"He laughed to himself. Who'd ever believe the best things that ever happened to him happened at age 90."
Few male writers have shone in the romance genre. Majority of highly acclaimed romance writers are female with the exception of Nicholas Sparks. This is not to politicize gender divide, but to point that it takes courage for a man to write a romance novel with a touch of social realism. Age 92, at that! This is what sets Williams and his first novel apart from other romance literature and writers.
One Last Dance is a story about Aubrey Bryce Morgan, 89, and Dixie Valentine, 79. By contemplating on moving in to Whispering Pines, a retirement center, the 89-year-old who hails from Chicago met Dixie, an Ohioan who is also a staff in the aforesaid nursing home. While the characters' meeting took place in the retirement center, their love story unfolds in the latter's home—a beautiful house with an elegant lawn in an upper-middle class neighborhood. From there, readers are given a peek on the protagonists' journey prior the fateful meeting in the retirement center.
More often, romance novels are creations elevated from day-to-day lives. Sparks, for instance, plots many of his books around off-the-wall arrangements. His iconic, purely romantic slant transports his readers to a world of hope and bliss resurrecting that desire for the ideal buried deep in every human being’s subconscious. In A Walk To Remember, his totally opposite teenage protagonists shared a love Romeo-and- Juliet style. In The Notebook, the two aging lovers share a passionate affection enduring and thriving amid the challenges of Alzheimer. They are long shots from Williams’ characters embroiled in debts after a divorce and a death leading to a subsistence retirement budget and struggle with credit cards and mortgage debts.

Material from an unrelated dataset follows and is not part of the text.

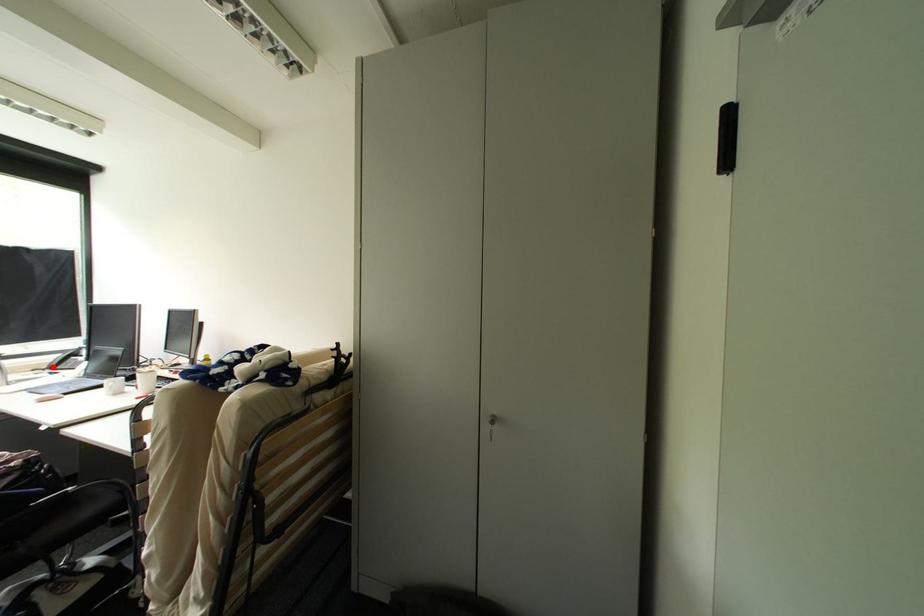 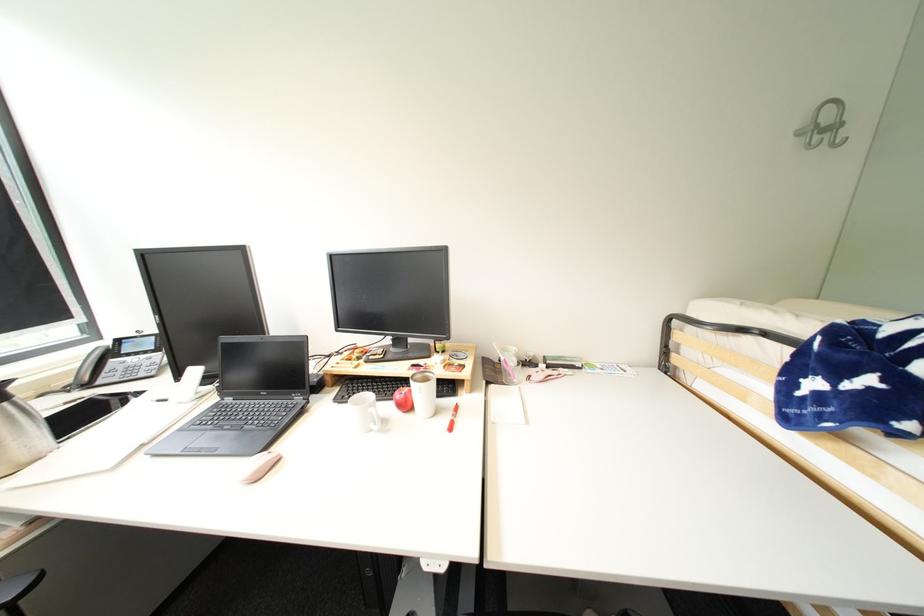 Where in the second image is the point corresponding to the highlighted location from the first image?

(75, 384) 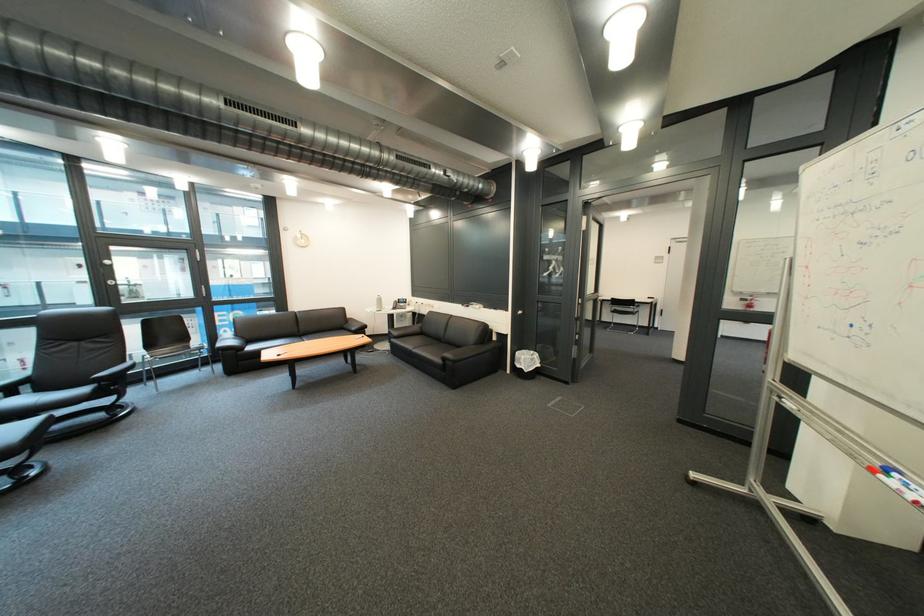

One Last Dance is a love story tad with history, realism, allegory, and humor. Dixie and Morgan’s romance is not the usual love-at-first-sight type. It's like a layered Jell-O: every tier has its own color and issues, but together, they make a perfect, pleasant-looking creation. Bright yellow invades the first layer signifying unsettled emotions. It is a mixture of bumps, control, and dispute. Both unyielding, Dixie and Morgan would be furious at each other from time to time. The third layer is subjugated by the shades of blue suggestive of calm and relaxed atmosphere as both protagonists learned to adjust and laugh together. The fifth layer is plagued with hues of lavender as Dixie and Morgan gain clarity of emotions and a sense of sensuality. In between layers are pinkish tiers of fear and uncertainty as family and health issues put their relationship to test.
Though opposite in approach, Williams' has the same innate strength as Sparks'. His is realistic but is never short of optimism. While Williams impels readers to face reality and the challenges of life cycle, he convinces them that retirement is not retirement at all. Baby boomers are reminded that they have a choice to make retirement stage adventurous and fulfilling as possible. They are reminded that actual and imagined events are not two separate sets. They are actually two lines coming from opposite directions intersecting each other.
Human's psyche has always been a combination of two opposites: the analytic and creative, the objective and subjective, and the intuition and logic. They occupy certain facet in every stage of development. For Morgan and Dixie, these opposites never vanish until old age. They remain and nurture the core of humanity—the desire to love and be loved and be secured in the company of the person that is capable to bring the most joy and sorrow. For Morgan and Dixie, that desire carries them through before the altar, once again, with certainty and finality that it will be the last time they'll say, "till death do us part."